Your answer should contain only the lines from the top of the data below down through the one with "vendas e marketing, liderando", transcribed exactly and without pictures; please include nothing more.

• [Data]:
- Opening Delimiter -
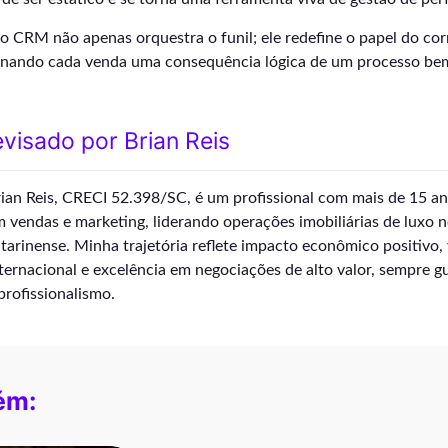
 o CRM não apenas orquestra o funil; ele redefine o papel do co
rnando cada venda uma consequência lógica de um processo bem
visado por Brian Reis
ian Reis, CRECI 52.398/SC, é um profissional com mais de 15 an
 vendas e marketing, liderando operações imobiliárias de luxo no
tarinense. Minha trajetória reflete impacto econômico positivo, 
ternacional e excelência em negociações de alto valor, sempre g
profissionalismo.
ém:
- Closing Delimiter -
• [Written answer]:
 o CRM não apenas orquestra o funil; ele redefine o papel do co
rnando cada venda uma consequência lógica de um processo bem
visado por Brian Reis
ian Reis, CRECI 52.398/SC, é um profissional com mais de 15 an
 vendas e marketing, liderando operações imobiliárias de luxo no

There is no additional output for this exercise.